• _Data extracts_
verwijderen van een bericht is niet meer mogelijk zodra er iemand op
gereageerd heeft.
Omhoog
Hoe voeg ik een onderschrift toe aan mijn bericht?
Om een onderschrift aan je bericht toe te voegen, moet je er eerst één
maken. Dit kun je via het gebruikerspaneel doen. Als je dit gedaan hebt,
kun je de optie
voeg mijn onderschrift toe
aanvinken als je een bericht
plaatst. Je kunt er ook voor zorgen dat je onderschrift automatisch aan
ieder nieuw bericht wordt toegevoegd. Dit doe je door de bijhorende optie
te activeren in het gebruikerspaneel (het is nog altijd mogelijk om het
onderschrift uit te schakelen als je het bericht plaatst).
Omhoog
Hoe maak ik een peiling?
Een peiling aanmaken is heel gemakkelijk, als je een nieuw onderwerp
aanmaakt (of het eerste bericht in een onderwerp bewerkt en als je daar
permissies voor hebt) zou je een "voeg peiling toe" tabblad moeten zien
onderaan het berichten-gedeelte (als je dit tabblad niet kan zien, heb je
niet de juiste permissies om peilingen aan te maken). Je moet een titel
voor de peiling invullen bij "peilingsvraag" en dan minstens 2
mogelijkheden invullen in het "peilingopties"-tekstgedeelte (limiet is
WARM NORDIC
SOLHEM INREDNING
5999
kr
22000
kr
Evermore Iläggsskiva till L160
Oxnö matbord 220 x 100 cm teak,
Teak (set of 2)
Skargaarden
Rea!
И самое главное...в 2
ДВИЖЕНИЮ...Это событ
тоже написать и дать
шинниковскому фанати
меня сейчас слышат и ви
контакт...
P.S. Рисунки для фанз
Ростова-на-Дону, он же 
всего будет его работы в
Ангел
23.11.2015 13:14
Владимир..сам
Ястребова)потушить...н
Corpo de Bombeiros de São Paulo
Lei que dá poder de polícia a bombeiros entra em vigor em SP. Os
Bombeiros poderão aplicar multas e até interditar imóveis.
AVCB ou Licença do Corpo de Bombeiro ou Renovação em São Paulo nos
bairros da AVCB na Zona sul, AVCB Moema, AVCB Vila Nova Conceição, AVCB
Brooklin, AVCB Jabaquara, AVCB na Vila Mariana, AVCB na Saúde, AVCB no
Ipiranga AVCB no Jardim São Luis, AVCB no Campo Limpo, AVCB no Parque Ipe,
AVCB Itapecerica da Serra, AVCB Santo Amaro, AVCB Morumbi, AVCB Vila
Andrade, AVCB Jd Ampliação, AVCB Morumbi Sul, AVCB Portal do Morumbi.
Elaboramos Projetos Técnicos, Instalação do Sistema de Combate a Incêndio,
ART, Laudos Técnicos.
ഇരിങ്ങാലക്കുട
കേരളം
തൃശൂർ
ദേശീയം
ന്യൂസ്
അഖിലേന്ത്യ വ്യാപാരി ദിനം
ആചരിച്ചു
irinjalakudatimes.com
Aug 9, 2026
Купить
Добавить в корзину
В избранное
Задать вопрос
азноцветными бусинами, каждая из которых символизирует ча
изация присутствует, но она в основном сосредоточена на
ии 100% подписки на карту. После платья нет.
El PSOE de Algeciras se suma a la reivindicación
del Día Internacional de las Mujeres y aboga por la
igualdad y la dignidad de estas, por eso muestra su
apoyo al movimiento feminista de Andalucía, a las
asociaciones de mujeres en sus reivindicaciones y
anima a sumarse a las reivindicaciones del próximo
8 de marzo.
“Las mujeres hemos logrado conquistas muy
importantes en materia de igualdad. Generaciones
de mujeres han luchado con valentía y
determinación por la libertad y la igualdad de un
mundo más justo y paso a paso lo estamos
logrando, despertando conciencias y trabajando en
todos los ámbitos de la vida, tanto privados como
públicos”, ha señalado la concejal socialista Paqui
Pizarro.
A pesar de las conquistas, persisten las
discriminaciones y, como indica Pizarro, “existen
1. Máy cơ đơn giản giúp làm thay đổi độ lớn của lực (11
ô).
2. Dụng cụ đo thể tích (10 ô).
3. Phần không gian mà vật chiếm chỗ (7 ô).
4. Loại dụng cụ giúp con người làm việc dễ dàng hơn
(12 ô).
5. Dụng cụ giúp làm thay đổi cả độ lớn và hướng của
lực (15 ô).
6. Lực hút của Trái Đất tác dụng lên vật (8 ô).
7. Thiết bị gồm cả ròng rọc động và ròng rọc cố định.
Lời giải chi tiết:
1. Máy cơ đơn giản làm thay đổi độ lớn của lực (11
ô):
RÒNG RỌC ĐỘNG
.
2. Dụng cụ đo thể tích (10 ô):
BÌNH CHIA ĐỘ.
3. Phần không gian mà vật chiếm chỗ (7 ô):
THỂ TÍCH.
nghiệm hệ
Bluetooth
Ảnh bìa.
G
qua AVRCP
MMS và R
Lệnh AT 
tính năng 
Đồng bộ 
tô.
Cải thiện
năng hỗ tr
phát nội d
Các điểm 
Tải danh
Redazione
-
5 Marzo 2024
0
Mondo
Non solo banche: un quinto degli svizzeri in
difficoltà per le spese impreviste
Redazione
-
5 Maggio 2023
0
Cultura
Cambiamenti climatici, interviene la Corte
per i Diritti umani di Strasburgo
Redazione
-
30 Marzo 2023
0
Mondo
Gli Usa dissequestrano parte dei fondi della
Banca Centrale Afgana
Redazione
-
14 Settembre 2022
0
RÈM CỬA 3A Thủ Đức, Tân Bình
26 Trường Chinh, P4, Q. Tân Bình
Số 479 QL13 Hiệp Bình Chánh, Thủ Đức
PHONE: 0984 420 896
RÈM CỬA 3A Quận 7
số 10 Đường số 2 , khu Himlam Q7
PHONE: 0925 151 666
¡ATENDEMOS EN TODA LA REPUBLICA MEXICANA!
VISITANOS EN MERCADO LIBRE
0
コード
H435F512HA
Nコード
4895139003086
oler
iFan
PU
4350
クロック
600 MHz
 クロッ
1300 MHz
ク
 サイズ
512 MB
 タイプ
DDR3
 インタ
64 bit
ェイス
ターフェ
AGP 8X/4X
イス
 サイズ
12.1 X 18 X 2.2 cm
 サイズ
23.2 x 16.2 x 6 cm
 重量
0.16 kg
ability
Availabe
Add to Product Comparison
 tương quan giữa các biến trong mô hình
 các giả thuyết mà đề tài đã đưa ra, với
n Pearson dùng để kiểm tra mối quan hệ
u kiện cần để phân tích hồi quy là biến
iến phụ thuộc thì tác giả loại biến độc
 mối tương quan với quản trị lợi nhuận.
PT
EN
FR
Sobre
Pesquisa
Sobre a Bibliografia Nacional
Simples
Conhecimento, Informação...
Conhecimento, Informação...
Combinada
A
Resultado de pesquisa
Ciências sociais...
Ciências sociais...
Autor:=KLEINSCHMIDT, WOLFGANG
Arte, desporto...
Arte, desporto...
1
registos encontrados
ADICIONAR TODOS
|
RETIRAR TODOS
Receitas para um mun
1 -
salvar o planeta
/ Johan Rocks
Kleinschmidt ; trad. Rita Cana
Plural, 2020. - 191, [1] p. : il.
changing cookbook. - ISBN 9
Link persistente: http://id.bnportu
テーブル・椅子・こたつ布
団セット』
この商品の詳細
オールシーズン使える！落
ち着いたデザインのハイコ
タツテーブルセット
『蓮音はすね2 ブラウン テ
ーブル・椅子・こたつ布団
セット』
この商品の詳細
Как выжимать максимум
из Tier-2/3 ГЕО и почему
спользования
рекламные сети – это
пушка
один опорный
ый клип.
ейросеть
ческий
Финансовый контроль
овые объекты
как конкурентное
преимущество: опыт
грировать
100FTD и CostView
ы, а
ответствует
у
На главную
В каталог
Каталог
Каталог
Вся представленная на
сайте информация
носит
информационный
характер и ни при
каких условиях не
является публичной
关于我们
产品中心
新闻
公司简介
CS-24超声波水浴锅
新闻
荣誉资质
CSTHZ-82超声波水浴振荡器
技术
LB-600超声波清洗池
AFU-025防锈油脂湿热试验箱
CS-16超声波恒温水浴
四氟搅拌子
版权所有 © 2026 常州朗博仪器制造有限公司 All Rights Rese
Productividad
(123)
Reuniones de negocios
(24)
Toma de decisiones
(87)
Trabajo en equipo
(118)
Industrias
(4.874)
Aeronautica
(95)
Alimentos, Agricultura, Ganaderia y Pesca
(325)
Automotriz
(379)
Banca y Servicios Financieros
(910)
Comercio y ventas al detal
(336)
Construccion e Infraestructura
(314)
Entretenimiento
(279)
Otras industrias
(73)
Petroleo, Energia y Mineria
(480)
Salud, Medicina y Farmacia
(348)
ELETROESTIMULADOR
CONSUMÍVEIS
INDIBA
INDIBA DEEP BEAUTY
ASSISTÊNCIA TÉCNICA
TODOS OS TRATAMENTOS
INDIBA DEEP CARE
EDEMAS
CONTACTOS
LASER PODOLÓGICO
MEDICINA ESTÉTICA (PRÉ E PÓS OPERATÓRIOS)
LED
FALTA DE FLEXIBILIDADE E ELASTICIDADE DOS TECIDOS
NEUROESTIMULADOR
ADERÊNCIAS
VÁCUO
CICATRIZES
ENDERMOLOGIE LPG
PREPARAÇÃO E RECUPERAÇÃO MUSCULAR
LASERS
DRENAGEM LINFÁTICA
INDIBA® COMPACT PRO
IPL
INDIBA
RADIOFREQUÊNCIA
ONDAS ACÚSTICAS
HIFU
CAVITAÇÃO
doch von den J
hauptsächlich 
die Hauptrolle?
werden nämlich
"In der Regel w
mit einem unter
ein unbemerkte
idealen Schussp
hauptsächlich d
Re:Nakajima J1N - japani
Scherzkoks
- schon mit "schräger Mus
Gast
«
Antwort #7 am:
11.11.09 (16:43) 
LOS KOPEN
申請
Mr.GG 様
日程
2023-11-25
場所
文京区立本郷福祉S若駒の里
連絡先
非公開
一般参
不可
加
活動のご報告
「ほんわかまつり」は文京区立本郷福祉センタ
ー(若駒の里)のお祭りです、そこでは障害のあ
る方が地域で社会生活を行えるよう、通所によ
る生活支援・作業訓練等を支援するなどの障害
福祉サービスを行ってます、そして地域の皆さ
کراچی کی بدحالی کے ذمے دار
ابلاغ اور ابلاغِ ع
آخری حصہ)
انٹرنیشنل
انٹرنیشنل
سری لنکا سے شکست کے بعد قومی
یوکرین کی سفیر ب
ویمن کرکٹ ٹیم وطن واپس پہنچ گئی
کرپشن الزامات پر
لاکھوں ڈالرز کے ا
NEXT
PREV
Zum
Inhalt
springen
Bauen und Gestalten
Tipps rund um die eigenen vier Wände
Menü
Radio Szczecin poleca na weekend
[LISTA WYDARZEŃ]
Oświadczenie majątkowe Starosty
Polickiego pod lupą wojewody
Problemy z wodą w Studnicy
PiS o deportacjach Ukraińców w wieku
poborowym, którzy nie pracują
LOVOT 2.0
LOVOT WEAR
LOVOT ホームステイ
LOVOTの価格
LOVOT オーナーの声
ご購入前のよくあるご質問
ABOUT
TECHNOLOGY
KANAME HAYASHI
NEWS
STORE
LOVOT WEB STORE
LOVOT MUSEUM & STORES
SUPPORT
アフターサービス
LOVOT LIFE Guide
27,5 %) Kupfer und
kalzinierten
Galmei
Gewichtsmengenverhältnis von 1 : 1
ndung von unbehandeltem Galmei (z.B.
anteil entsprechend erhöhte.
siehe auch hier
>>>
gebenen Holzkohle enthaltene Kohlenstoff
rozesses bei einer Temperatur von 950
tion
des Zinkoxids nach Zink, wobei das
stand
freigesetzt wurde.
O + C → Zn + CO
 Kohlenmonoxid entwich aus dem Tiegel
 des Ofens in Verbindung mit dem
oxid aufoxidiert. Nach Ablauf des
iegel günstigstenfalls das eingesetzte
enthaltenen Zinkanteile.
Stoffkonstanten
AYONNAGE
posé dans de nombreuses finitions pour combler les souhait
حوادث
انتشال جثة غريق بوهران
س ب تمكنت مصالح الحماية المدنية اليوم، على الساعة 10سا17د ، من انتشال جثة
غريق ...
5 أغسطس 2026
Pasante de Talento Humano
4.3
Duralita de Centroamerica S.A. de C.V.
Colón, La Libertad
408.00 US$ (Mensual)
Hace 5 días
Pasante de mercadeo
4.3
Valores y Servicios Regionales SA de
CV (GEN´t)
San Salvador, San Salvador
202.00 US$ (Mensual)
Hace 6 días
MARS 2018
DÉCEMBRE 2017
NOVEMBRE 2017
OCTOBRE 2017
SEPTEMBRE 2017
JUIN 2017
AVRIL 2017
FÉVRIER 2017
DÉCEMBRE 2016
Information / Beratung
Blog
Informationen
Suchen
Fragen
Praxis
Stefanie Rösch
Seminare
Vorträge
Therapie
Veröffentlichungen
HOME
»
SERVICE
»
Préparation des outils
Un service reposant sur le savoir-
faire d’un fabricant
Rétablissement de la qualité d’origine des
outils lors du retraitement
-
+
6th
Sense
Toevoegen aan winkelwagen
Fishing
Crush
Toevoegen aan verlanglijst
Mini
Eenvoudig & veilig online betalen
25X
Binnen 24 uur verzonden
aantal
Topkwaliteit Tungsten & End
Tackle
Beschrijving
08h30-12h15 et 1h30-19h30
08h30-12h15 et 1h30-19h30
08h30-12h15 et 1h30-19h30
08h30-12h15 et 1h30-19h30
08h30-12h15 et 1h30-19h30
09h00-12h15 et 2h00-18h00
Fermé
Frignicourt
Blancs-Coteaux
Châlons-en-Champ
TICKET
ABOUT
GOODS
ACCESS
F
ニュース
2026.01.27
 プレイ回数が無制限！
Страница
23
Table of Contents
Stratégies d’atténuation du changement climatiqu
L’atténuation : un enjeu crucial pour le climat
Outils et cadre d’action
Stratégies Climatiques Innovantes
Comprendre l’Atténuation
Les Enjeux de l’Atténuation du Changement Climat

• _Goal of the exercise_
Every line in the records above that contains the word "chiếm" is to be copied out.

• _Solution to this problem_
3. Phần không gian mà vật chiếm chỗ (7 ô).
3. Phần không gian mà vật chiếm chỗ (7 ô):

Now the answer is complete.